* **INSTRUCTIONS TO FOLLOW**: Leave out the images; return the rest of the data exactly.

[Page-level text extractions]
- Opening Delimiter -

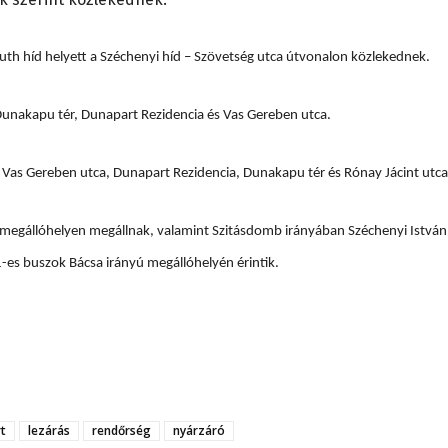
uth híd helyett a Széchenyi híd – Szövetség utca útvonalon közlekednek.
Dunakapu tér, Dunapart Rezidencia és Vas Gereben utca.
Vas Gereben utca, Dunapart Rezidencia, Dunakapu tér és Rónay Jácint utca
út megállóhelyen megállnak, valamint Szitásdomb irányában Széchenyi István
es buszok Bácsa irányú megállóhelyén érintik.
t
lezárás
rendőrség
nyárzáró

- Closing Delimiter -

* **SOLUTION TO THE PROBLEM**:
uth híd helyett a Széchenyi híd – Szövetség utca útvonalon közlekednek.
Dunakapu tér, Dunapart Rezidencia és Vas Gereben utca.
Vas Gereben utca, Dunapart Rezidencia, Dunakapu tér és Rónay Jácint utca
út megállóhelyen megállnak, valamint Szitásdomb irányában Széchenyi István
es buszok Bácsa irányú megállóhelyén érintik.
t
lezárás
rendőrség
nyárzáró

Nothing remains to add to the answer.